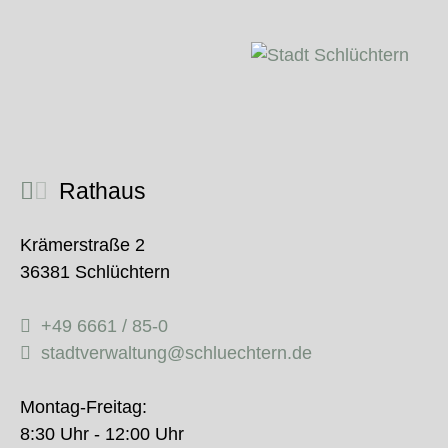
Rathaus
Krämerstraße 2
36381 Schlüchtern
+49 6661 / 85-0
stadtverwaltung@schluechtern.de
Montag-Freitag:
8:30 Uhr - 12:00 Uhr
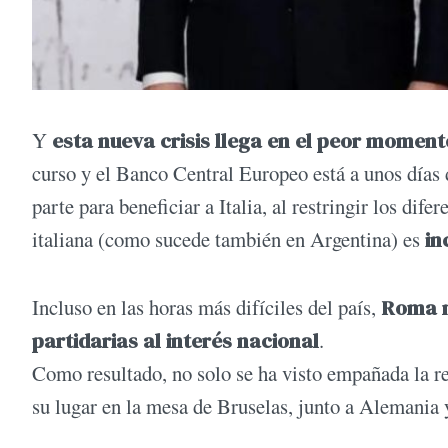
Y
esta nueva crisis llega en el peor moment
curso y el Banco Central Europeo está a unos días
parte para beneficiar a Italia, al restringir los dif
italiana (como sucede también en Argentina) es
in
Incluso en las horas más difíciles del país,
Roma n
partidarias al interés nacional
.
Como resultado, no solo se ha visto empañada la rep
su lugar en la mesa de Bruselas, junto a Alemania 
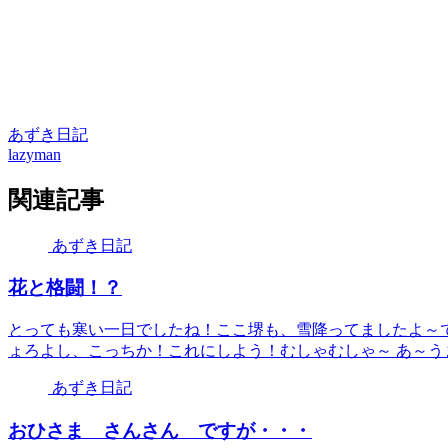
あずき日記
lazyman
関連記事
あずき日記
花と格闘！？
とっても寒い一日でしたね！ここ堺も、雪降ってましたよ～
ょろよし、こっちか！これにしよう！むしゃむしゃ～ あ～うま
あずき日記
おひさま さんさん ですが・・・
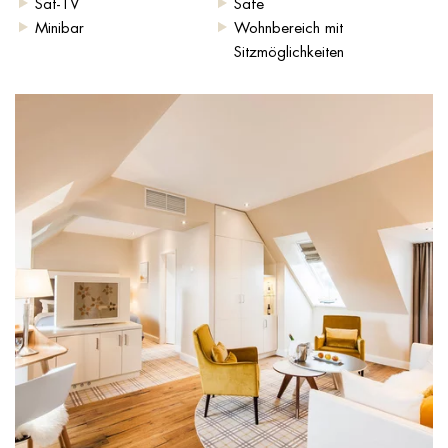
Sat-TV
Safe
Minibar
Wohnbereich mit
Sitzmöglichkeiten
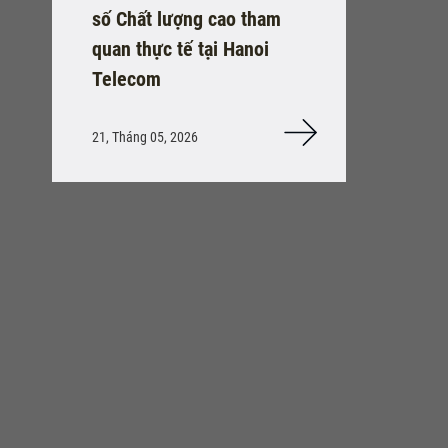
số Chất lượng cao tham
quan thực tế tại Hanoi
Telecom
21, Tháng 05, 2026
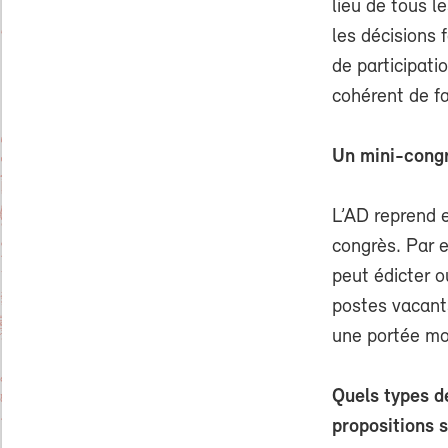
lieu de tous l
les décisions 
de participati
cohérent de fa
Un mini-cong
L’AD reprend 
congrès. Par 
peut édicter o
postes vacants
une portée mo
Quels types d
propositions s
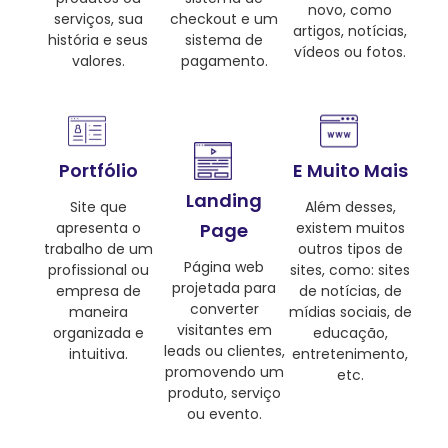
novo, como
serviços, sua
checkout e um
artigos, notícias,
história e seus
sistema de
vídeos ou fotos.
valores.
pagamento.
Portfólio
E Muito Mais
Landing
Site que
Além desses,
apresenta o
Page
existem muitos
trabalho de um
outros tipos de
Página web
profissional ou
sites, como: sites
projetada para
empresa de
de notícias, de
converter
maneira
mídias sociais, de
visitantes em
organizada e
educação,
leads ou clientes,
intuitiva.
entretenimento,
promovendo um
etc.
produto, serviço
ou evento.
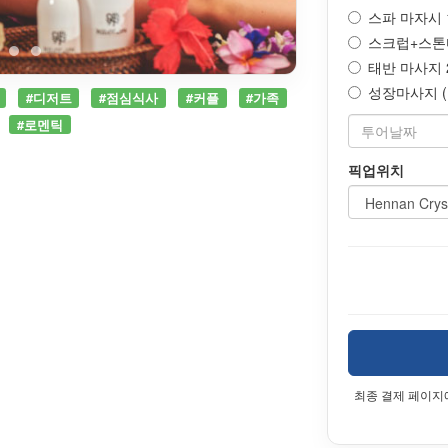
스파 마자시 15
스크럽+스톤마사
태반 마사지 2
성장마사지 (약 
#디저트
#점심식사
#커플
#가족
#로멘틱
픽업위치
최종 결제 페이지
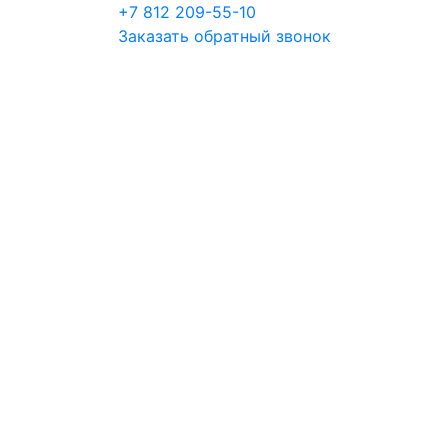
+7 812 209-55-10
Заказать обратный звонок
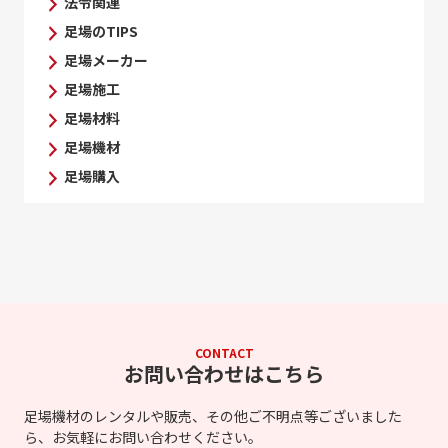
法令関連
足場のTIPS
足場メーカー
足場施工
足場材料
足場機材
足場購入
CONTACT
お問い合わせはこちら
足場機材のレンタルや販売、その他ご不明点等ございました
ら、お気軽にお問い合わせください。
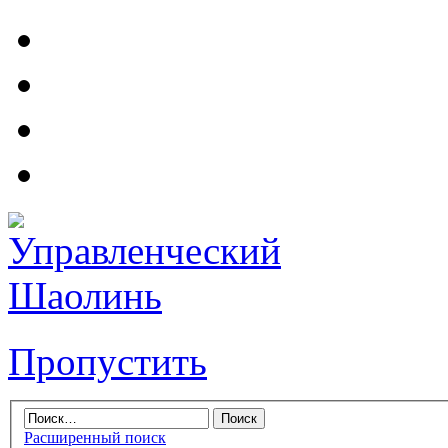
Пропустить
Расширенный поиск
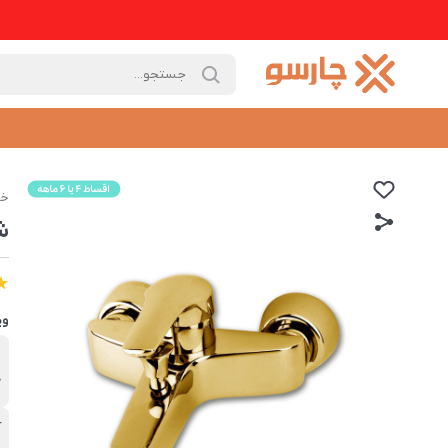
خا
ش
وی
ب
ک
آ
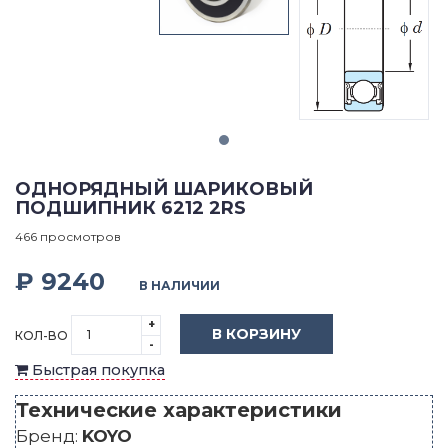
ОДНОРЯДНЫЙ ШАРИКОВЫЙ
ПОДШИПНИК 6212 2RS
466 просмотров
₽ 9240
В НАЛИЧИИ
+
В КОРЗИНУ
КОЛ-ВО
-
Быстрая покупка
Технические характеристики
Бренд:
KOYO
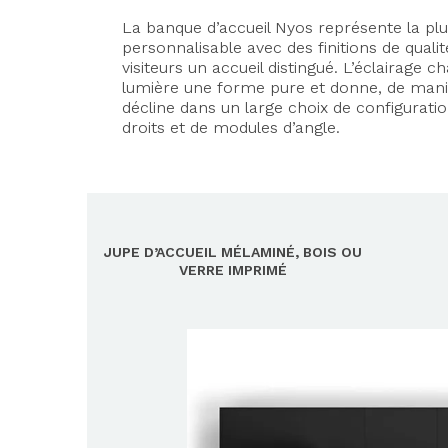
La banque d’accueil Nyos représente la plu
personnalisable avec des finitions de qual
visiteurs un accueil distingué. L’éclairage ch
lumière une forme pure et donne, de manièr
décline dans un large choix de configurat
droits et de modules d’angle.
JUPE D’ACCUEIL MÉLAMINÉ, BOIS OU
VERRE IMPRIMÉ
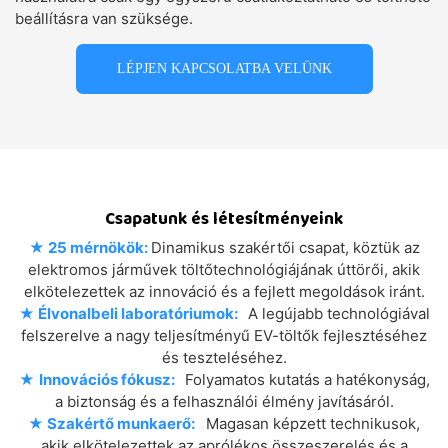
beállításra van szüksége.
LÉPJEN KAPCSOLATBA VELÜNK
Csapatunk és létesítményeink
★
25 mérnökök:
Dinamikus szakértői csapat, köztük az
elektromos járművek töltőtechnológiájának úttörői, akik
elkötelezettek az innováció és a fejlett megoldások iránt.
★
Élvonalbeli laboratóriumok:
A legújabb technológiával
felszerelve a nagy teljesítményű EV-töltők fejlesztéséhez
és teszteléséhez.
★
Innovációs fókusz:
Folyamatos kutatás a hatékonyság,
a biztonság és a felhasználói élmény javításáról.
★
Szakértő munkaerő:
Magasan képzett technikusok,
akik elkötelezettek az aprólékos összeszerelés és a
....
[TO DO]:
Where a line in the records above contains the string "para", copy that line.

[EXPECTED ANSWER]:
parte para beneficiar a Italia, al restringir los dif
projetada para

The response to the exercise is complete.